For this week's competition we are featuring Au Gratin Potatoes to go with the steak. This was Connie's favorite dish growing up and she couldn't resist making it. We don't typically eat white potatoes and cheese at our house, so this is a decadent treat!
Yummy Au Gratin Potatoes
Bruce is serving as Betty this week with her recipe:
Betty's Au Gratin Potatoes:
1 medium onion, chopped
1/4 cup margarine or butter
1 tablespoon flour
1 teaspoon salt
1/4 teaspoon pepper
2 cups milk
2 cups shredded natural sharp Cheddar cheese
1/4 cup fine dry bread crumbs
Paprika
Peel and slice potatoes into thin slices.
Cook and stir onion in margarine in 2 quarrt saucepan until onion is tender. Stir in flour, salt and pepper. Cook over low heat, stirring constantly, until mixture is bubbly; remove from heat. Stir in milk and 1 1/2 cups of the cheese. Heat to boiling, stirring constantly. Boil and stir 1 minute. Place potatoes in ungreased 1 1/2 quart casserole. Pour cheese sauce on potatoes. Cook uncovered in 325 degree oven 1 hour 20 minutes or in 375 degree oven for 1 hour.

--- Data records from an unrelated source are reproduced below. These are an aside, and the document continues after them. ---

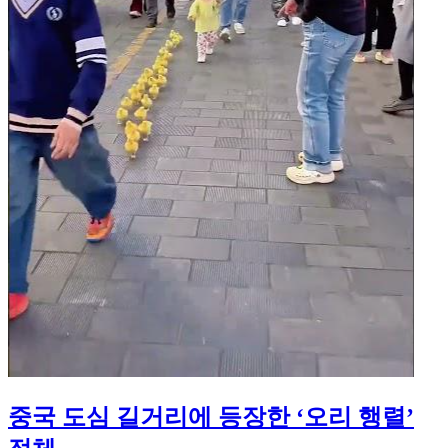
중국 도심 길거리에 등장한 ‘오리 행렬’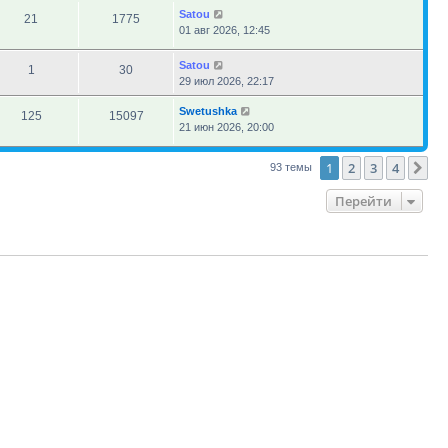
Satou
21
1775
01 авг 2026, 12:45
Satou
1
30
29 июл 2026, 22:17
Swetushka
125
15097
21 июн 2026, 20:00
1
2
3
4
Сл
93 темы
Перейти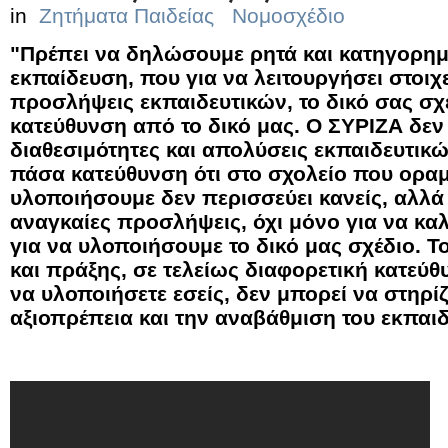
in
Ζητήματα Παιδείας
Νομοσχέδιο
"Πρέπει να δηλώσουμε ρητά και κατηγορημα
εκπαίδευση, που για να λειτουργήσει στοιχ
προσλήψεις εκπαιδευτικών, το δικό σας σχέ
κατεύθυνση από το δικό μας. Ο ΣΥΡΙΖΑ δεν
διαθεσιμότητες και απολύσεις εκπαιδευτικ
πάσα κατεύθυνση ότι στο σχολείο που οραμ
υλοποιήσουμε δεν περισσεύει κανείς, αλλά
αναγκαίες προσλήψεις, όχι μόνο για να καλ
για να υλοποιήσουμε το δικό μας σχέδιο. Τ
και πράξης, σε τελείως διαφορετική κατεύ
να υλοποιήσετε εσείς, δεν μπορεί να στηρί
αξιοπρέπεια και την αναβάθμιση του εκπαιδ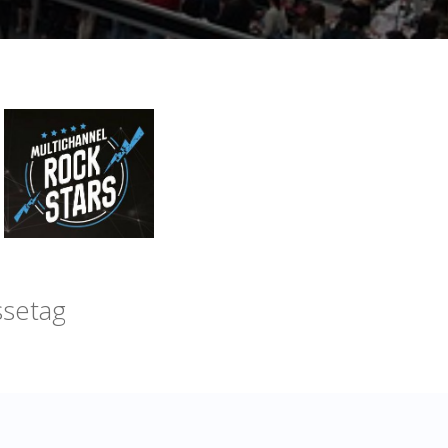
setag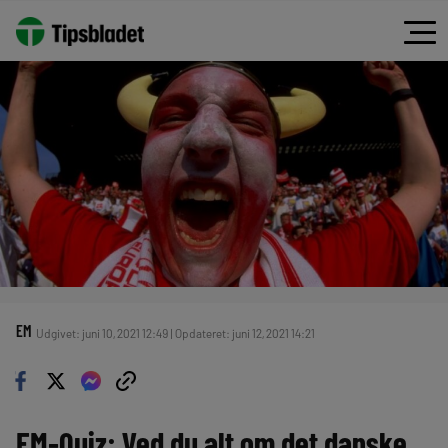
EM
Udgivet: juni 10, 2021 12:49 | Opdateret: juni 12, 2021 14:21
EM-Quiz: Ved du alt om det danske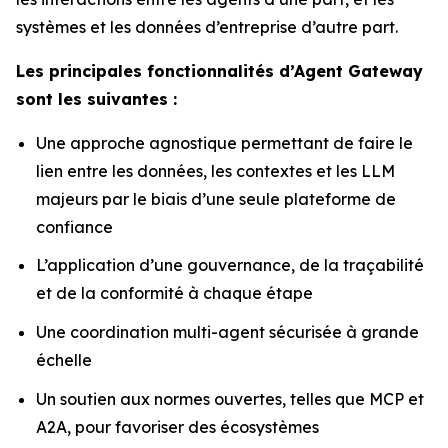
systèmes et les données d’entreprise d’autre part.
Les principales fonctionnalités d’Agent Gateway
sont les suivantes :
Une approche agnostique permettant de faire le
lien entre les données, les contextes et les LLM
majeurs par le biais d’une seule plateforme de
confiance
L’application d’une gouvernance, de la traçabilité
et de la conformité à chaque étape
Une coordination multi-agent sécurisée à grande
échelle
Un soutien aux normes ouvertes, telles que MCP et
A2A, pour favoriser des écosystèmes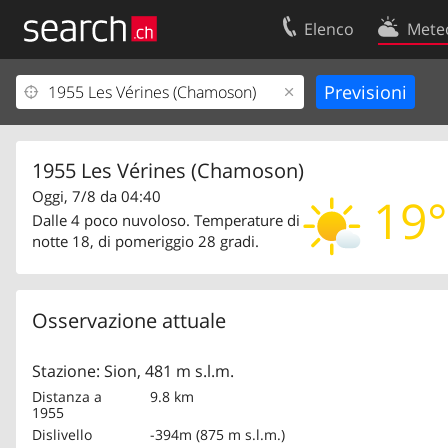
Elenco
Mete
Il vostro profolio
Contatti
Area clienti
Condizioni d’u
Informazioni Legali
Protezione dei
1955 Les Vérines (Chamoson)
Oggi, 7/8 da 04:40
19°
Dalle 4 poco nuvoloso. Temperature di
notte 18, di pomeriggio 28 gradi.
Osservazione attuale
Stazione: Sion, 481 m s.l.m.
Distanza a
9.8 km
1955
Dislivello
-394m (875 m s.l.m.)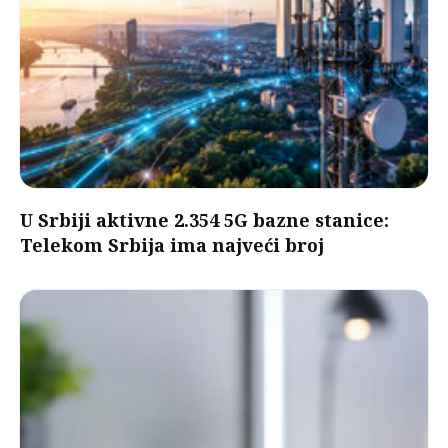
U Srbiji aktivne 2.354 5G bazne stanice:
Telekom Srbija ima najveći broj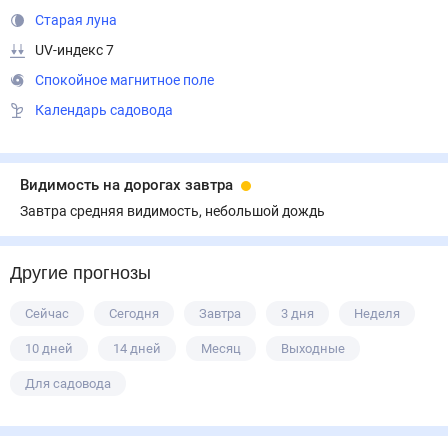
Старая луна
UV-индекс 7
Спокойное магнитное поле
Календарь садовода
Видимость на дорогах завтра
Завтра средняя видимость, небольшой дождь
Другие прогнозы
Сейчас
Сегодня
Завтра
3 дня
Неделя
10 дней
14 дней
Месяц
Выходные
Для садовода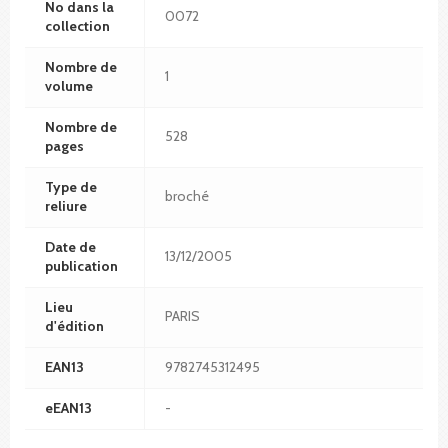
No dans la
0072
collection
Nombre de
1
volume
Nombre de
528
pages
Type de
broché
reliure
Date de
13/12/2005
publication
Lieu
PARIS
d'édition
EAN13
9782745312495
eEAN13
-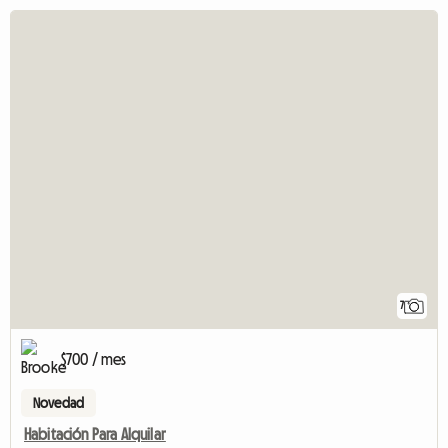
7
$700 / mes
Novedad
Habitación Para Alquilar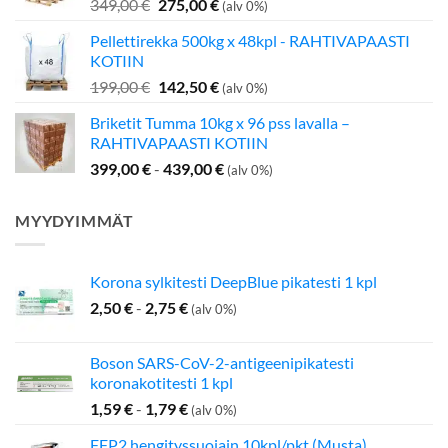
Alkuperäinen
Nykyinen
349,00
€
275,00
€
(alv 0%)
hinta
hinta
Pellettirekka 500kg x 48kpl - RAHTIVAPAASTI
oli:
on:
KOTIIN
349,00 €.
275,00 €.
Alkuperäinen
Nykyinen
199,00
€
142,50
€
(alv 0%)
hinta
hinta
Briketit Tumma 10kg x 96 pss lavalla –
oli:
on:
RAHTIVAPAASTI KOTIIN
199,00 €.
142,50 €.
399,00
€
-
439,00
€
(alv 0%)
MYYDYIMMÄT
Korona sylkitesti DeepBlue pikatesti 1 kpl
2,50
€
-
2,75
€
(alv 0%)
Boson SARS-CoV-2-antigeenipikatesti
koronakotitesti 1 kpl
1,59
€
-
1,79
€
(alv 0%)
FFP2 hengityssuojain 10kpl/pkt (Musta)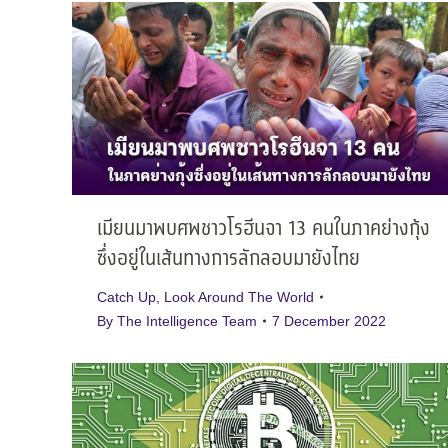
เมียนมาพบศพชาวโรฮีนจา 13 คนในภาคย่างกุ้ง
ซึ่งอยู่ในเส้นทางการลักลอบมายังไทย
Catch Up
,
Look Around The World
By
The Intelligence Team
7 December 2022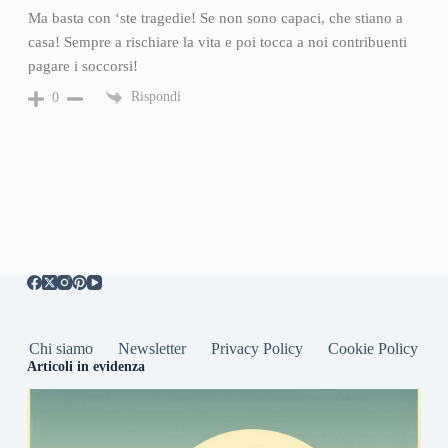
Ma basta con ‘ste tragedie! Se non sono capaci, che stiano a
casa! Sempre a rischiare la vita e poi tocca a noi contribuenti
pagare i soccorsi!
Rispondi
0
Chi siamo
Newsletter
Privacy Policy
Cookie Policy
Articoli in evidenza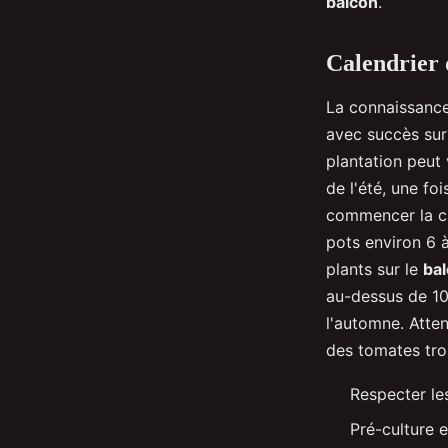
balcon
.
Calendrier 
La connaissance
avec succès su
plantation peut 
de l'été, une fo
commencer la c
pots environ 6 
plants sur le
ba
au-dessus de 10°
l'automne. Atte
des tomates trop
Respecter le
Pré-culture e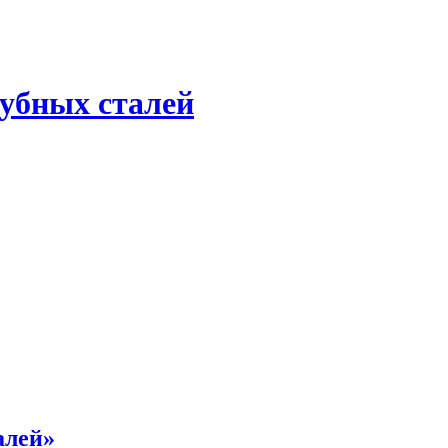
рубных сталей
алей»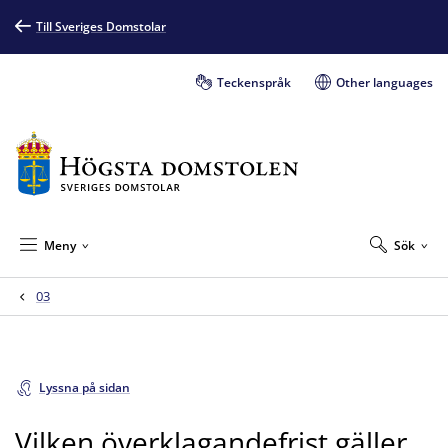
Till Sveriges Domstolar
Teckenspråk
Other languages
Meny
Sök
03
Lyssna på sidan
Vilken överklagandefrist gäller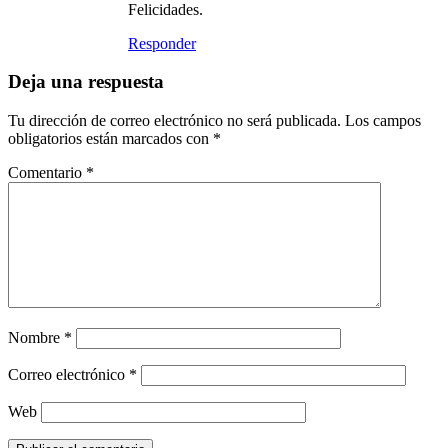
Felicidades.
Responder
Deja una respuesta
Tu dirección de correo electrónico no será publicada.
Los campos
obligatorios están marcados con
*
Comentario
*
Nombre
*
Correo electrónico
*
Web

Mix remaining cheese and the bread crumbs; sprinkle over potatoes. Sprinkle with paprika. Cook uncovered until top is brown and bubbly, 15 to 20 minutes longer. 6 servings.
The Challenger's Au Gratin Potatoes:
This is Connie's original recipe adapted from the dish she enjoyed as a child...
4 tablespoons butter
1 tablespoon flour
1 cup cream
1/2 cup milk
1 teaspoon garlic powder
1 teaspoon salt
1/2 teaspoon pepper
3 slices of American cheese
1 cup of shredded Cheddar cheese
Preheat oven to 350 degrees.
Make the cream sauce:
In a small saucepan, melt 1 tablespoon of butter over medium heat. Add the flour and stir constantly for 3 minutes. Add the cream and milk and stir until slightly thickened. Remove from heat.
Slice the potatoes thinly. Spray a 9 x 13 inch casserole with canola oil. Spread 1/3 of the potatoes in an even layer in the casserole. Top with slivers of 1 tablespoon of butter, 1/3 of the cream sauce, 1/3 of the salt, pepper, and garlic powder, 1 slice of American cheese (cut into strips), and 1/3 of the Cheddar cheese. Repeat for the next two layers.
Cover the casserole with aluminum foil and cook for 1 hour. Remove the foil and cook for approximately 15 more minutes until the top is golden brown.
So, who do you think will win this week's potato challenge...Betty or Connie???